▶ _What you need to do_
Tally the lines of the material that carry the word "inicjatywy". Give no more than the number.

▶ _Task inputs_
+ + + +

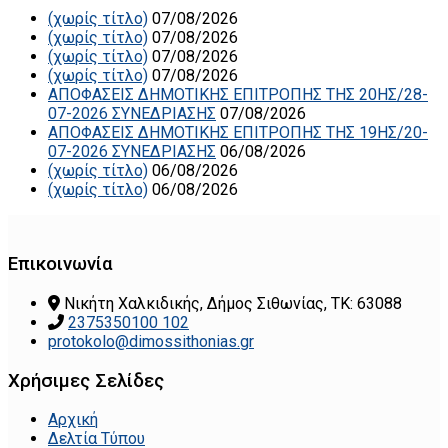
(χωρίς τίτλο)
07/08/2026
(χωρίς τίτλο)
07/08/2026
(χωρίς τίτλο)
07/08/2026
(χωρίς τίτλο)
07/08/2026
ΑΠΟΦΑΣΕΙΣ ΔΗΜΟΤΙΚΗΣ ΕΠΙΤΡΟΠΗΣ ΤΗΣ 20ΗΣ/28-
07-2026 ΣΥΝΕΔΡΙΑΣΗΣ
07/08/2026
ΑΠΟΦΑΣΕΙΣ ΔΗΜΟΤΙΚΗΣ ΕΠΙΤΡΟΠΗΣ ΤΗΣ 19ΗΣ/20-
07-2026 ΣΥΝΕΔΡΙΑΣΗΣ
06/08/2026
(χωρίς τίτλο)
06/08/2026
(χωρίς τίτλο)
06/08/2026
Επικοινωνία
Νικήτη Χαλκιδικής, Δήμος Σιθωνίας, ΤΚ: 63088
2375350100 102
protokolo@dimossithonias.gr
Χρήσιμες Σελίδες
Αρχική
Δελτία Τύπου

+ + + +

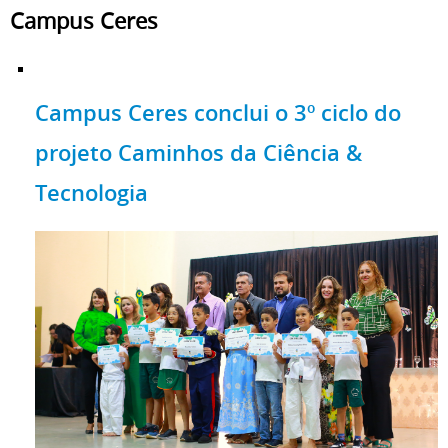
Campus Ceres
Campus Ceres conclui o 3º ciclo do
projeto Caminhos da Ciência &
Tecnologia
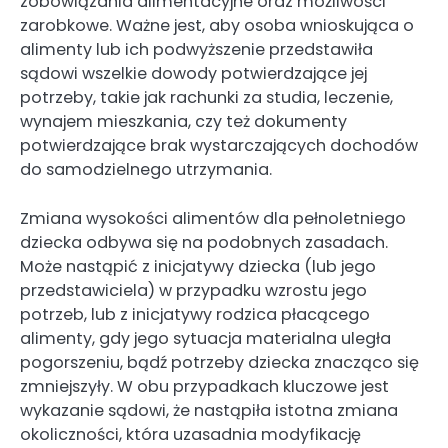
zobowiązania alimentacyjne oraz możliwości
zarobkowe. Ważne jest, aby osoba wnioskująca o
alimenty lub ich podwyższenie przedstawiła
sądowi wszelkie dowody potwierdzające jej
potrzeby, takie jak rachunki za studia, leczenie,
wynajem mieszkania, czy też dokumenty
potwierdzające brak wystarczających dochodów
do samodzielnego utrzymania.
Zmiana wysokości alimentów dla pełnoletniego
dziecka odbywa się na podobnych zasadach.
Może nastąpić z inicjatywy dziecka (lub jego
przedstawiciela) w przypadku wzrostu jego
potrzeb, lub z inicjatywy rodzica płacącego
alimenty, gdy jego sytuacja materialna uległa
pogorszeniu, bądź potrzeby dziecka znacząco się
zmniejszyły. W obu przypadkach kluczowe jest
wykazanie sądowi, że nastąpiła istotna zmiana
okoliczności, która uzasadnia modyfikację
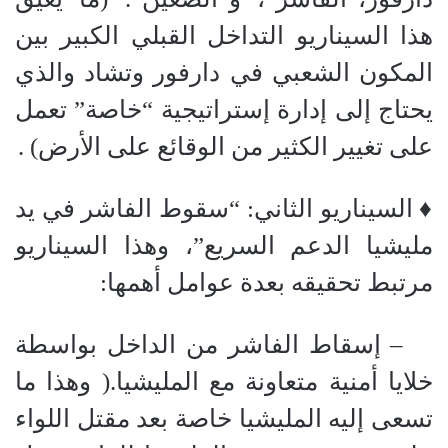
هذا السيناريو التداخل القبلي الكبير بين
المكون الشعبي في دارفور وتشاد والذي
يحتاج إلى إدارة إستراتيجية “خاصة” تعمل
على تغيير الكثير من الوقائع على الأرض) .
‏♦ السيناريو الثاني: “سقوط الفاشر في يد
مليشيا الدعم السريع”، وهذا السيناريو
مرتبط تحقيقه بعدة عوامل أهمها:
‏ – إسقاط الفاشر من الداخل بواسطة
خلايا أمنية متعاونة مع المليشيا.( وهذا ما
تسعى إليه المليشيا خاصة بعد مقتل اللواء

+ + + +

▶ _Expected answer_
2